La morale del mezzo
Pini scuri e immobili si riflettono su uno specchio d’acqua, calmo. I titoli di apertura scorrono su questo sfondo finché la quiete viene spezzata da un tonfo sordo che rompe l’acqua in mille cerchi concentrici. Comincia così Revanche di Götz Spielmann, impropriamente sottotitolato Ti ucciderò nella versione italiana. Impropriamente perché non ne è la traduzione, ma soprattutto perché inganna chi si accinge a vederlo. Non è un action movie e nemmeno un noir, forse un thriller ma più semplicemente un film drammatico. Ci si potrebbe trovare dell’ironia in questa pellicola, quella amara de L’uomo che non c’era, con un finale positivo, rasserenante, fin quasi “buonista” (elemento che di per sé lo allontana dal genere noir).
Da una trama incentrata sul senso della vendetta e sulla responsabilità delle nostre azioni, ci si aspetta conclusioni cupe, moraliste. Non che manchino in questo film, ma la sua è una morale del mezzo, dei grigi più che del bianco e nero. In un mondo dove le cose accadono per caso, i protagonisti trovano le risposte al proprio dolore in modi diversi: chi nella presenza di Dio, chi nella fatica del lavoro manuale. Se il racconto parte con un dualismo insistito fra due realtà quasi antitetiche (città / campagna, famiglia / bordello, torte / cocaina), si chiude affermando che i confini fra giusto e sbagliato sono poco definibili. E di conseguenza anche quelli della colpa.
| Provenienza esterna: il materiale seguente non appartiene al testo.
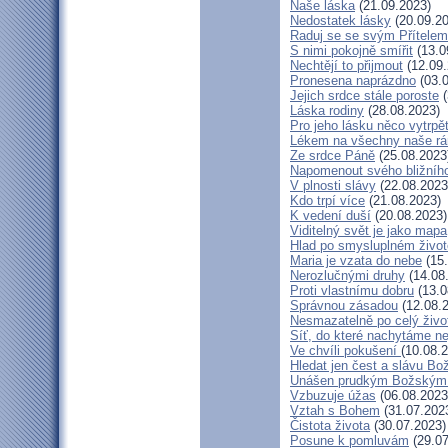
Naše láska
(21.09.2023)
Nedostatek lásky
(20.09.20
Raduj se se svým Přítelem
S nimi pokojně smířit
(13.0
Nechtějí to přijmout
(12.09.
Pronesena naprázdno
(03.0
Jejich srdce stále poroste
(
Láska rodiny
(28.08.2023)
Pro jeho lásku něco vytrpě
Lékem na všechny naše rá
Ze srdce Páně
(25.08.2023
Napomenout svého bližníh
V plnosti slávy
(22.08.2023
Kdo trpí více
(21.08.2023)
K vedení duší
(20.08.2023)
Viditelný svět je jako mapa
Hlad po smysluplném život
Maria je vzata do nebe
(15.
Nerozlučnými druhy
(14.08
Proti vlastnímu dobru
(13.0
Správnou zásadou
(12.08.
Nesmazatelně po celý živo
Síť, do které nachytáme ne
Ve chvíli pokušení
(10.08.
Hledat jen čest a slávu Bo
Unášen prudkým Božským
Vzbuzuje úžas
(06.08.2023
Vztah s Bohem
(31.07.202
Čistota života
(30.07.2023)
Posune k pomluvám
(29.07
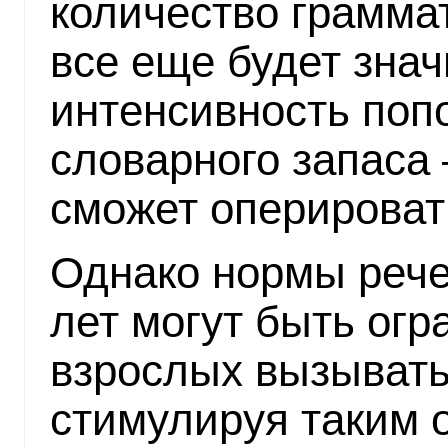
количество грамма
все еще будет зна
интенсивность поп
словарного запаса 
сможет оперировать
Однако нормы рече
лет могут быть ог
взрослых вызывать
стимулируя таким 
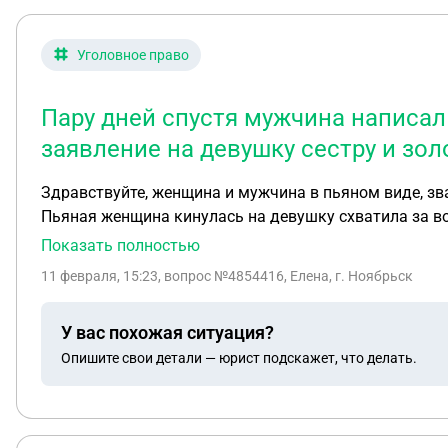
Уголовное право
Пару дней спустя мужчина написал
заявление на девушку сестру и зол
Здравствуйте, женщина и мужчина в пьяном виде, зв
Пьяная женщина кинулась на девушку схватила за во
сестру, и сел в машину хотел задавить машиной. А в это время пьяная женщина уже кидается на золовку и оскорбляет её матами, и зол
Показать полностью
вызвала мужа, муж ударил пару раз мужчине и отпра
11 февраля, 15:23
, вопрос №4854416, Елена, г. Ноябрьск
написала заявление на девушку сестру и золовку. Хот
У вас похожая ситуация?
Опишите свои детали — юрист подскажет, что делать.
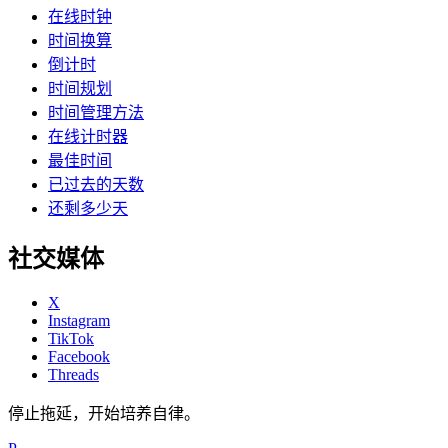
在线时钟
时间换算
倒计时
时间规划
时间管理方法
在线计时器
最佳时间
已过去的天数
还剩多少天
社交媒体
X
Instagram
TikTok
Facebook
Threads
停止拖延，开始培养自律。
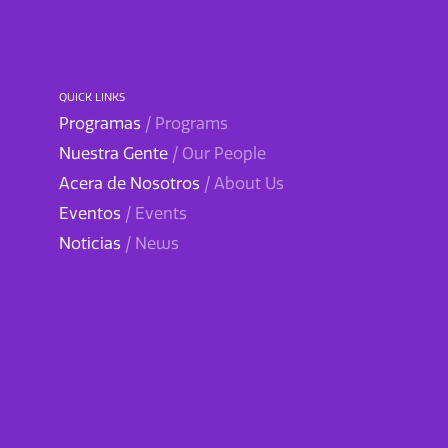
QUICK LINKS
Programas
/ Programs
Nuestra Gente
/ Our People
Acera de Nosotros
/ About Us
Eventos
/ Events
Noticias
/ News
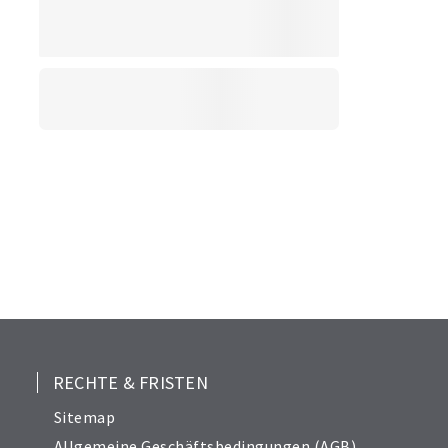
RECHTE & FRISTEN
Sitemap
Allgemeine Geschäftsbedingungen (AGB)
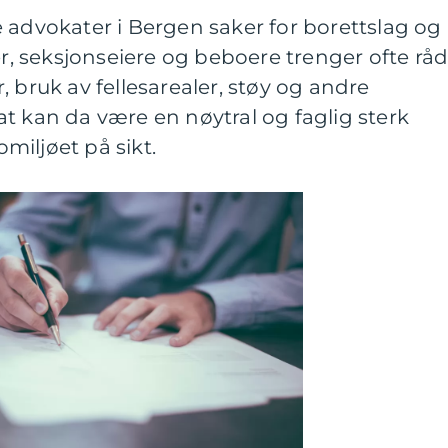
 advokater i Bergen saker for borettslag og
 seksjonseiere og beboere trenger ofte rå
 bruk av fellesarealer, støy og andre
t kan da være en nøytral og faglig sterk
omiljøet på sikt.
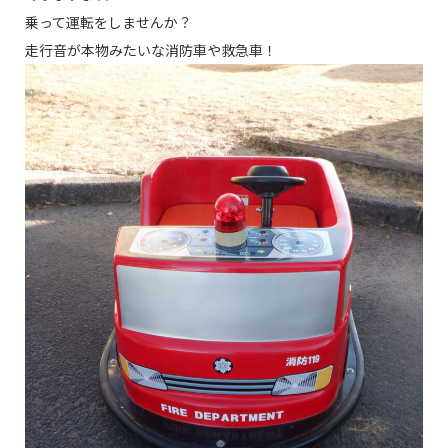
乗って運転をしませんか？
走行音が本物みたいな消防車や救急車！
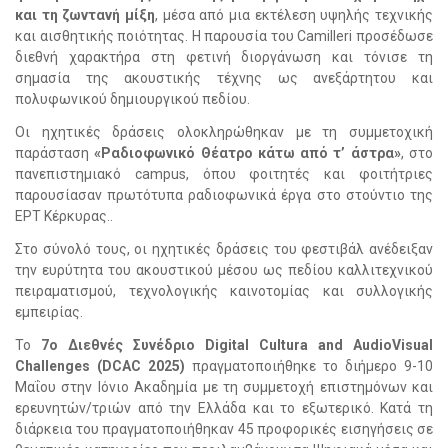
και τη ζωντανή μίξη
, μέσα από μια εκτέλεση υψηλής τεχνικής
και αισθητικής ποιότητας. Η παρουσία του Camilleri προσέδωσε
διεθνή χαρακτήρα στη φετινή διοργάνωση και τόνισε τη
σημασία της ακουστικής τέχνης ως ανεξάρτητου και
πολυφωνικού δημιουργικού πεδίου.
Οι ηχητικές δράσεις ολοκληρώθηκαν με τη συμμετοχική
παράσταση
«Ραδιοφωνικό Θέατρο κάτω από τ’ άστρα»
, στο
πανεπιστημιακό campus, όπου φοιτητές και φοιτήτριες
παρουσίασαν πρωτότυπα ραδιοφωνικά έργα στο στούντιο της
ΕΡΤ Κέρκυρας..
Στο σύνολό τους, οι ηχητικές δράσεις του φεστιβάλ ανέδειξαν
την ευρύτητα του ακουστικού μέσου ως πεδίου καλλιτεχνικού
πειραματισμού, τεχνολογικής καινοτομίας και συλλογικής
εμπειρίας.
Το
7ο Διεθνές Συνέδριο Digital Cultura and AudioVisual
Challenges (DCAC 2025)
πραγματοποιήθηκε το διήμερο 9-10
Μαΐου στην Ιόνιο Ακαδημία με τη συμμετοχή επιστημόνων και
ερευνητών/τριών από την Ελλάδα και το εξωτερικό. Κατά τη
διάρκεια του πραγματοποιήθηκαν 45 προφορικές εισηγήσεις σε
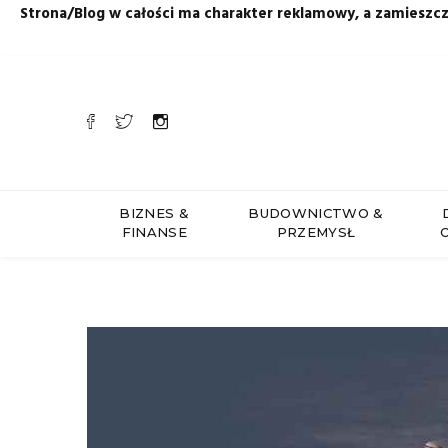
Strona/Blog w całości ma charakter reklamowy, a zamieszc
BIZNES &
BUDOWNICTWO &
FINANSE
PRZEMYSŁ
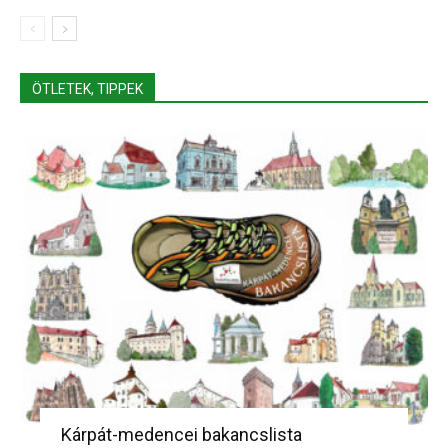
ÖTLETEK, TIPPEK
Kárpát-medencei bakancslista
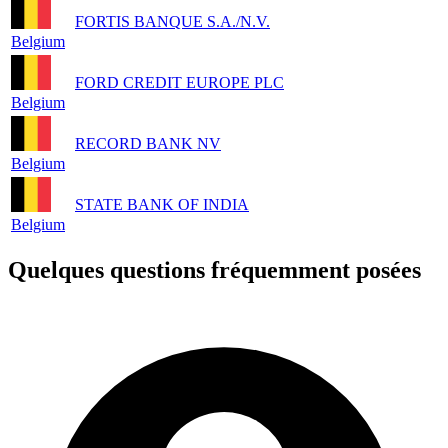
FORTIS BANQUE S.A./N.V.
Belgium
FORD CREDIT EUROPE PLC
Belgium
RECORD BANK NV
Belgium
STATE BANK OF INDIA
Belgium
Quelques questions fréquemment posées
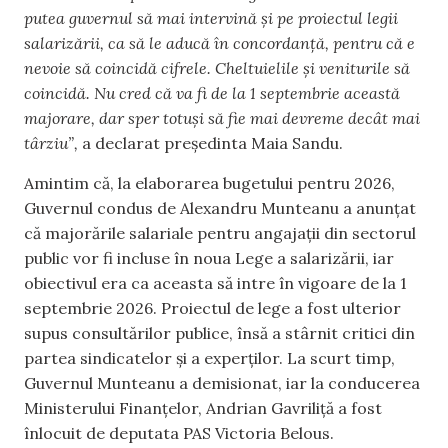
putea guvernul să mai intervină și pe proiectul legii
salarizării, ca să le aducă în concordanță, pentru că e
nevoie să coincidă cifrele. Cheltuielile și veniturile să
coincidă. Nu cred că va fi de la 1 septembrie această
majorare, dar sper totuși să fie mai devreme decât mai
târziu”,
a declarat președinta Maia Sandu.
Amintim că, la elaborarea bugetului pentru 2026,
Guvernul condus de Alexandru Munteanu a anunțat
că majorările salariale pentru angajații din sectorul
public vor fi incluse în noua Lege a salarizării, iar
obiectivul era ca aceasta să intre în vigoare de la 1
septembrie 2026. Proiectul de lege a fost ulterior
supus consultărilor publice, însă a stârnit critici din
partea sindicatelor și a experților. La scurt timp,
Guvernul Munteanu a demisionat, iar la conducerea
Ministerului Finanțelor, Andrian Gavriliță a fost
înlocuit de deputata PAS Victoria Belous.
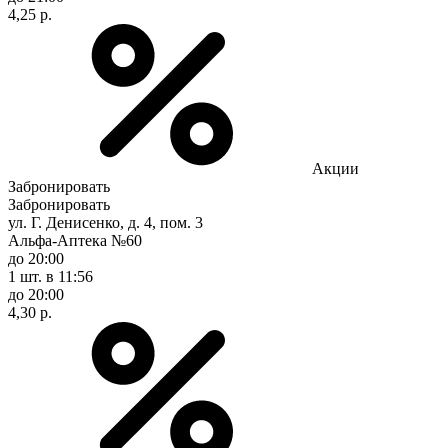
4,25 р.
Акции
Забронировать
Забронировать
ул. Г. Денисенко, д. 4, пом. 3
Альфа-Аптека №60
до 20:00
1 шт.
в 11:56
до 20:00
4,30 р.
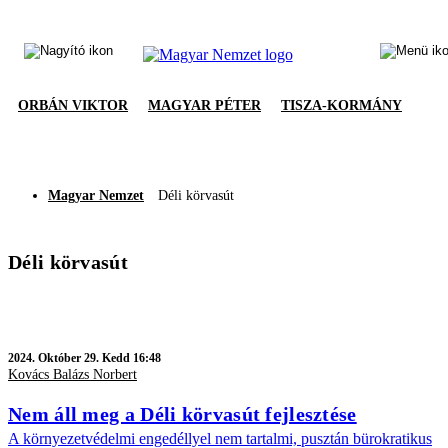
ORBÁN VIKTOR
MAGYAR PÉTER
TISZA-KORMÁNY
Magyar Nemzet
Déli körvasút
Déli körvasút
2024.
Október 29. Kedd 16:48
Kovács Balázs Norbert
Nem áll meg a Déli körvasút fejlesztése
A környezetvédelmi engedéllyel nem tartalmi, pusztán bürokratikus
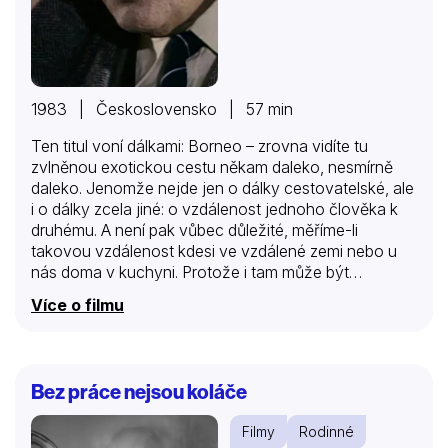
1983 | Československo | 57 min
Ten titul voní dálkami: Borneo – zrovna vidíte tu
zvlněnou exotickou cestu někam daleko, nesmírně
daleko. Jenomže nejde jen o dálky cestovatelské, ale
i o dálky zcela jiné: o vzdálenost jednoho člověka k
druhému. A není pak vůbec důležité, měříme-li
takovou vzdálenost kdesi ve vzdálené zemi nebo u
nás doma v kuchyni. Protože i tam může být
vzdálenost od jednoho člověka k druhému nikoli jen
Více o filmu
metr dvacet od stolu ke kredenci, nýbrž nepočítaně
sedmi mil nevědění, neslyšení a zapomnění… Ať je to
však jakkoli a kdykoli, každý z nás cítí vždycky jen
„na míru vlastního srdce“. Tak i mistr kuchař Václav
Bez práce nejsou koláče
Gregor (M. Kopecký), smutná mladá žena Ludmila
Křimická (M. Vančurová), Václavova dcera Vladěna
Filmy
Rodinné
(I. Svobodová), Mirek (M. Pešek), prostě…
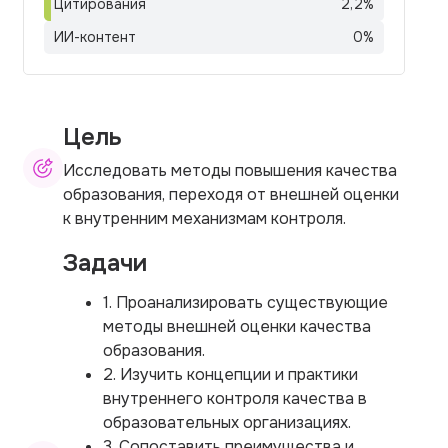
Цитирования
2,2
%
ИИ-контент
0
%
Цель
Исследовать методы повышения качества
образования, переходя от внешней оценки
к внутренним механизмам контроля.
Задачи
1. Проанализировать существующие
методы внешней оценки качества
образования.
2. Изучить концепции и практики
внутреннего контроля качества в
образовательных организациях.
3. Сопоставить преимущества и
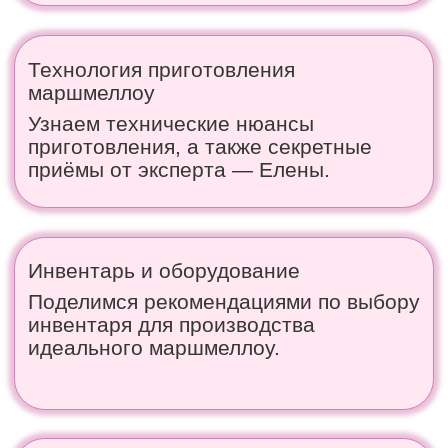
из первых начать в нем развиваться, не опасаясь
высокой конкуренции и отсутствия заказов.
Больше подарков
на эфире:
Именной сертификат
—
подтверждение ваших новых
знаний и навыков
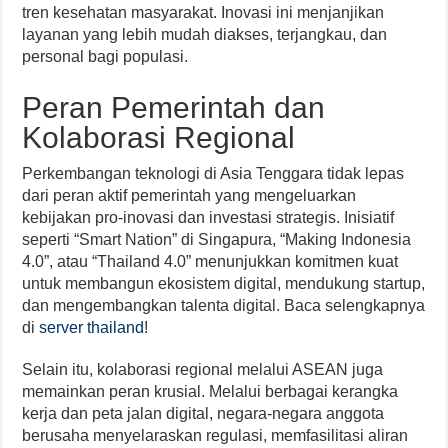
tren kesehatan masyarakat. Inovasi ini menjanjikan
layanan yang lebih mudah diakses, terjangkau, dan
personal bagi populasi.
Peran Pemerintah dan
Kolaborasi Regional
Perkembangan teknologi di Asia Tenggara tidak lepas
dari peran aktif pemerintah yang mengeluarkan
kebijakan pro-inovasi dan investasi strategis. Inisiatif
seperti “Smart Nation” di Singapura, “Making Indonesia
4.0”, atau “Thailand 4.0” menunjukkan komitmen kuat
untuk membangun ekosistem digital, mendukung startup,
dan mengembangkan talenta digital. Baca selengkapnya
di
server thailand
!
Selain itu, kolaborasi regional melalui ASEAN juga
memainkan peran krusial. Melalui berbagai kerangka
kerja dan peta jalan digital, negara-negara anggota
berusaha menyelaraskan regulasi, memfasilitasi aliran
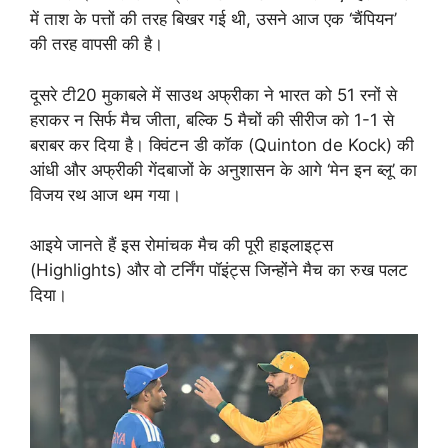
में ताश के पत्तों की तरह बिखर गई थी, उसने आज एक ‘चैंपियन’
की तरह वापसी की है।
दूसरे टी20 मुकाबले में साउथ अफ्रीका ने भारत को 51 रनों से
हराकर न सिर्फ मैच जीता, बल्कि 5 मैचों की सीरीज को 1-1 से
बराबर कर दिया है। क्विंटन डी कॉक (Quinton de Kock) की
आंधी और अफ्रीकी गेंदबाजों के अनुशासन के आगे ‘मेन इन ब्लू’ का
विजय रथ आज थम गया।
आइये जानते हैं इस रोमांचक मैच की पूरी हाइलाइट्स
(Highlights) और वो टर्निंग पॉइंट्स जिन्होंने मैच का रुख पलट
दिया।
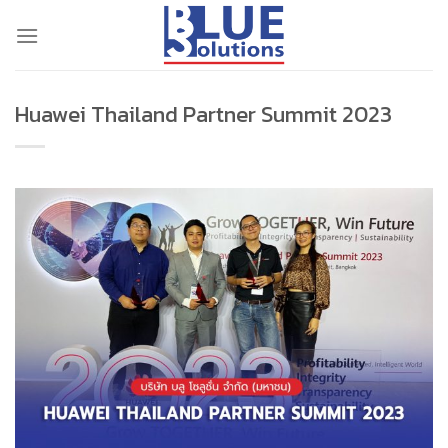
Skip
to
content
Huawei Thailand Partner Summit 2023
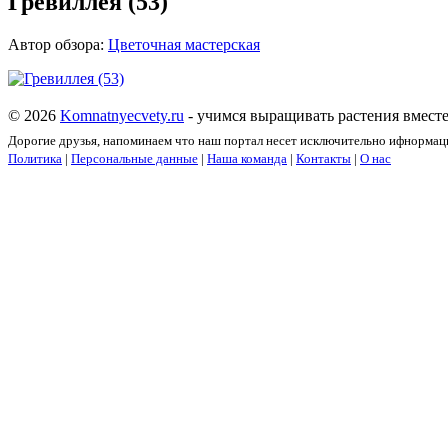
Гревиллея (53)
Автор обзора:
Цветочная мастерская
© 2026
Komnatnyecvety.ru
- учимся выращивать растения вместе
Дорогие друзья, напоминаем что наш портал несет исключительно ифнормац
Политика
|
Персональные данные
|
Наша команда
|
Контакты
|
О нас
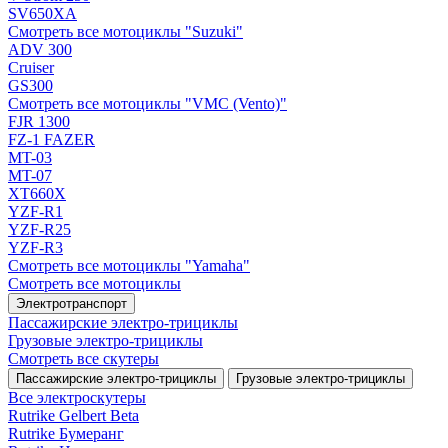
SV650XA
Смотреть все мотоциклы "Suzuki"
ADV 300
Cruiser
GS300
Смотреть все мотоциклы "VMC (Vento)"
FJR 1300
FZ-1 FAZER
MT-03
MT-07
XT660X
YZF-R1
YZF-R25
YZF-R3
Смотреть все мотоциклы "Yamaha"
Смотреть все мотоциклы
Электротранспорт
Пассажирские электро‑трициклы
Грузовые электро‑трициклы
Смотреть все скутеры
Пассажирские электро‑трициклы
Грузовые электро‑трициклы
Все электро­скутеры
Rutrike Gelbert Beta
Rutrike Бумеранг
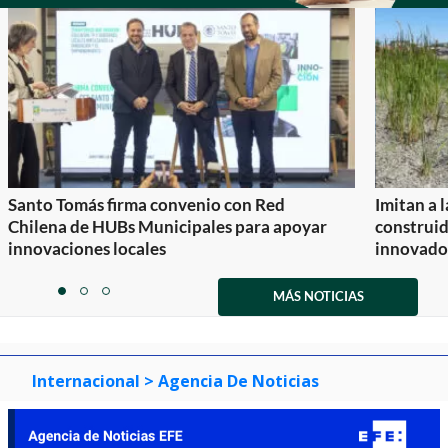
Santo Tomás firma convenio con Red
Imitan a 
Chilena de HUBs Municipales para apoyar
construi
innovaciones locales
innovador
Item
1
MÁS NOTICIAS
item
item
item
of
0
1
2
3
Internacional
> Agencia De Noticias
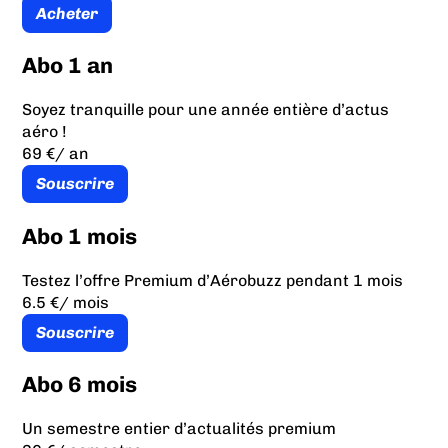
Acheter
Abo 1 an
Soyez tranquille pour une année entière d’actus
aéro !
69 €
/ an
Souscrire
Abo 1 mois
Testez l’offre Premium d’Aérobuzz pendant 1 mois
6.5 €
/ mois
Souscrire
Abo 6 mois
Un semestre entier d’actualités premium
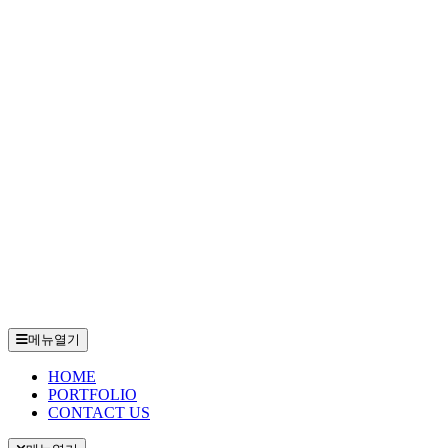
메뉴열기
HOME
PORTFOLIO
CONTACT US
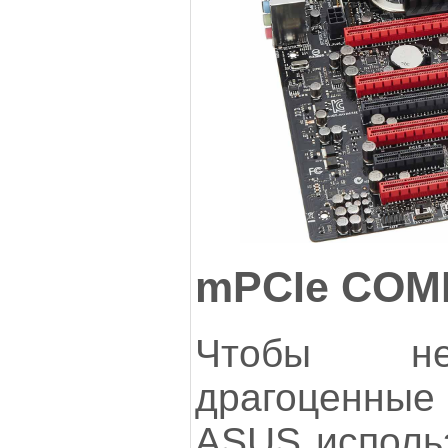
mPCIe COMB
Чтобы не
драгоценны
ASUS использ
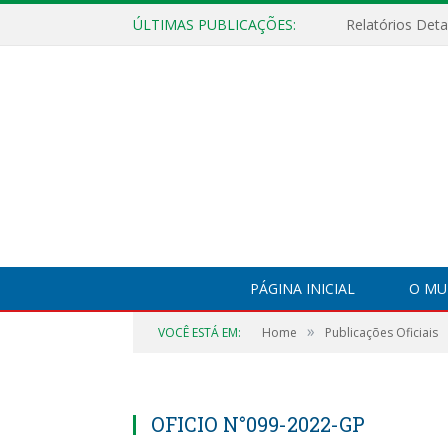
ÚLTIMAS PUBLICAÇÕES:
PÁGINA INICIAL
O MU
»
VOCÊ ESTÁ EM:
Home
Publicações Oficiais
OFICIO N°099-2022-GP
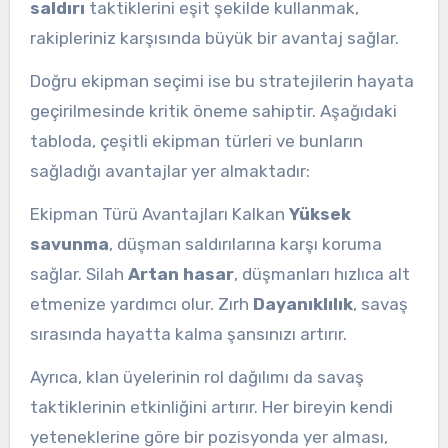
saldırı
taktiklerini eşit şekilde kullanmak,
rakipleriniz karşısında büyük bir avantaj sağlar.
Doğru ekipman seçimi ise bu stratejilerin hayata
geçirilmesinde kritik öneme sahiptir. Aşağıdaki
tabloda, çeşitli ekipman türleri ve bunların
sağladığı avantajlar yer almaktadır:
Ekipman Türü Avantajları Kalkan
Yüksek
savunma
, düşman saldırılarına karşı koruma
sağlar. Silah
Artan hasar
, düşmanları hızlıca alt
etmenize yardımcı olur. Zırh
Dayanıklılık
, savaş
sırasında hayatta kalma şansınızı artırır.
Ayrıca, klan üyelerinin rol dağılımı da savaş
taktiklerinin etkinliğini artırır. Her bireyin kendi
yeteneklerine göre bir pozisyonda yer alması,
Il peccato e la pena, il colpevole e il giustiziere sono due facce della stessa medaglia, una testa e una croce che non si guardano ma che sono indissolubilmente legate dallo stesso dolore. È proprio quando queste due facce si affrontano direttamente che si demolisce la struttura su cui poggia il desiderio di rivalsa (Revanche). Solo allora si può gettare in fondo al lago la vendetta.
Curiosità
Il film ha ricevuto la nomination per l’Oscar come miglior film straniero e si è aggiudicato diversi premi collaterali nella sezione Panorama al festival di Berlino.